Si c'est une récente, il se peux qu'elle ne soit pas compatible avec os9.

Si ca peux t'aider:un topic et un autre


----------



## maaui98 (15 Août 2005)

merci de ta réponse, 
j'ai eu cette imprimante en cadeau, il fallait en effet mac os 9.1 alors j'ai mis à jour mon mac os 9.0.3 vers 9.05 puis 9.1 sur le site d'apple. Quand j'ai installer le logiciel avec all for one j'ai commencé a avoir des problèmes: au redémarrage il y a d'abord eu un message pour le démarrage système "mac-boots" puis j'ai installé quicktime version 6
et j'ai redémarrer de nouveau et là PLANTAGE !!! la souris bouge mais on ne peut pas cliquer. Je peux entendre le logiciel d'HP se lancer et 2 secondes après plus rien donc je ne peux pas me servir de l'ordi.
J'avais déja eu ce problème parfois: la souris se déplace mais ne clique pas alors je reboutais et après il fonctionnait mais là c systhématique.
Je n'ai jamais fait de formatage ou de restauration de système en 5 ans! j'y connais riiiiien!!! je vais perdre mes données ??? si on me prête un cd(officiel) avec mac os9.2 faut il mieux le faire avec ça ou recommencer avec 9.0.3 et tout recommencer pour installer l'imprimante ??
hp 1610 combi scan et imprim



merciiiiiii pour tout


----------



## Asnancy (16 Août 2005)

maaui98 a dit:
			
		

> merci de ta réponse,
> j'ai eu cette imprimante en cadeau, il fallait en effet mac os 9.1 alors j'ai mis à jour mon mac os 9.0.3 vers 9.05 puis 9.1 sur le site d'apple. Quand j'ai installer le logiciel avec all for one j'ai commencé a avoir des problèmes: au redémarrage il y a d'abord eu un message pour le démarrage système "mac-boots" puis j'ai installé quicktime version 6
> et j'ai redémarrer de nouveau et là PLANTAGE !!! la souris bouge mais on ne peut pas cliquer.
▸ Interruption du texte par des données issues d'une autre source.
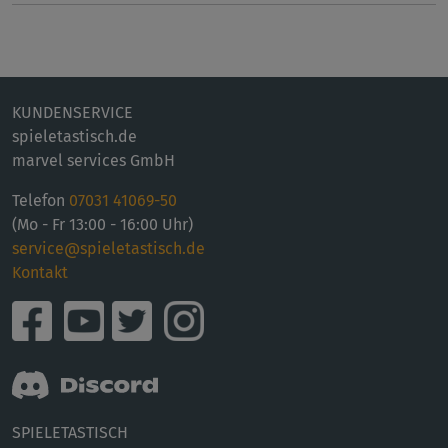
KUNDENSERVICE
spieletastisch.de
marvel services GmbH
Telefon
07031 41069-50
(Mo - Fr 13:00 - 16:00 Uhr)
service@spieletastisch.de
Kontakt
SPIELETASTISCH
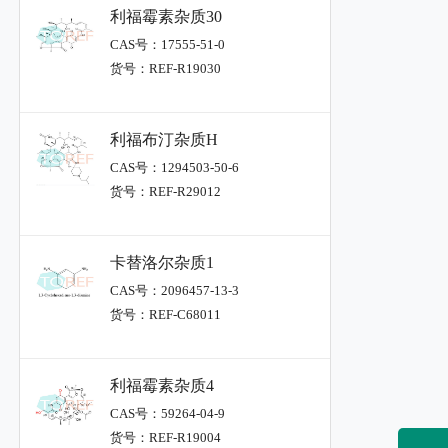
利福霉素杂质30
CAS号：17555-51-0
货号：REF-R19030
利福布汀杂质H
CAS号：1294503-50-6
货号：REF-R29012
卡替洛尔杂质1
CAS号：2096457-13-3
货号：REF-C68011
利福霉素杂质4
CAS号：59264-04-9
货号：REF-R19004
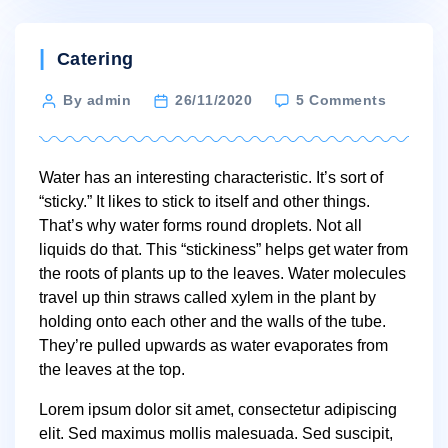
Categories
Catering
on
Post
By admin
26/11/2020
5 Comments
In
author
plants,
water
Water has an interesting characteristic. It’s sort of
defies
“sticky.” It likes to stick to itself and other things.
gravity
That’s why water forms round droplets. Not all
liquids do that. This “stickiness” helps get water from
the roots of plants up to the leaves. Water molecules
travel up thin straws called xylem in the plant by
holding onto each other and the walls of the tube.
They’re pulled upwards as water evaporates from
the leaves at the top.
Lorem ipsum dolor sit amet, consectetur adipiscing
elit. Sed maximus mollis malesuada. Sed suscipit,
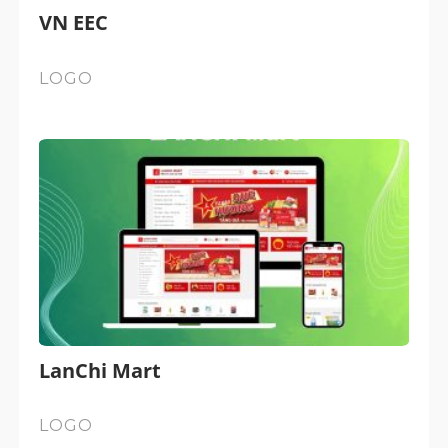
VN EEC
LOGO
LanChi Mart
LOGO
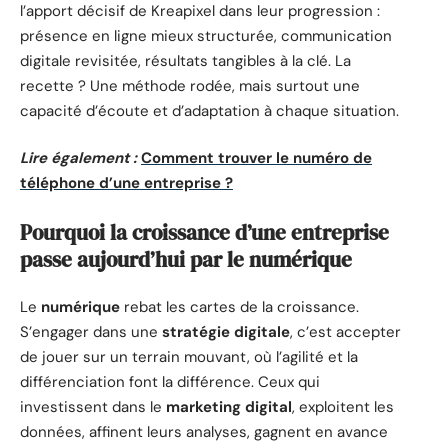
l’apport décisif de Kreapixel dans leur progression :
présence en ligne mieux structurée, communication
digitale revisitée, résultats tangibles à la clé. La
recette ? Une méthode rodée, mais surtout une
capacité d’écoute et d’adaptation à chaque situation.
Lire également :
Comment trouver le numéro de
téléphone d’une entreprise ?
Pourquoi la croissance d’une entreprise
passe aujourd’hui par le numérique
Le
numérique
rebat les cartes de la croissance.
S’engager dans une
stratégie digitale
, c’est accepter
de jouer sur un terrain mouvant, où l’agilité et la
différenciation font la différence. Ceux qui
investissent dans le
marketing digital
, exploitent les
données, affinent leurs analyses, gagnent en avance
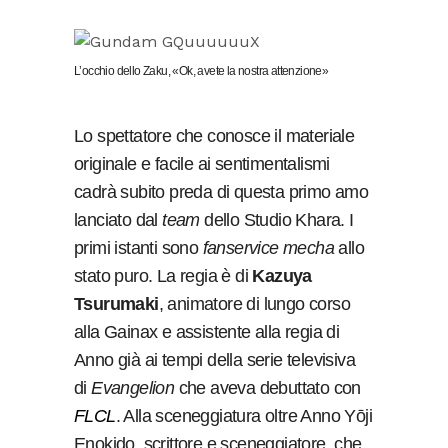
L’occhio dello Zaku, «Ok, avete la nostra attenzione»
Lo spettatore che conosce il materiale
originale e facile ai sentimentalismi
cadrà subito preda di questa primo amo
lanciato dal
team
dello Studio Khara. I
primi istanti sono
fanservice mecha
allo
stato puro. La regia è di
Kazuya
Tsurumaki
, animatore di lungo corso
alla Gainax e assistente alla regia di
Anno già ai tempi della serie televisiva
di
Evangelion
che aveva debuttato con
FLCL
. Alla sceneggiatura oltre Anno Yōji
Enokido, scrittore e sceneggiatore, che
Je peux entendre le logiciel d'HP se lancer et 2 secondes après plus rien donc je ne peux pas me servir de l'ordi.
> J'avais déja eu ce problème parfois: la souris se déplace mais ne clique pas alors je reboutais et après il fonctionnait mais là c systhématique.



Re-bjr,
Tout ce que tu dit, c'est pas cool. Déjà que chez moi HP m***e  des fois quand on l'utilise, là c'est pire que je pensait. À mon avis, tu devrais

1, Démarrer sur un cd de démarrage d'os9
2, Chercher avec sherlock "HP Uninstaller"
3, L'ouvrir et désinstaller
4, Redémarrer

Là, l'ordinateur devrait fonctionner.
(Au fait, mac os 9.05 n'existe pas  )

Après ca, tu l'installe (hp) tu suis les indiccations et ça devrait marcher (l'informatique n'est pas une science exacte )



			
				maaui98 a dit:
			
		

> Je n'ai jamais fait de formatage ou de restauration de système en 5 ans! j'y connais riiiiien!!! je vais perdre mes données ???


Si tu as Norton utilities ou Norton system work, utilise les ou dis le que je te dise cmt faire
Pour tes données, on est pas encore là. (du moins pas encore  )



			
				maaui98 a dit:
			
		

> si on me prête un cd(officiel) avec mac os9.2 faut il mieux le faire avec ça ou recommencer avec 9.0.3 et tout recommencer pour installer l'imprimante ??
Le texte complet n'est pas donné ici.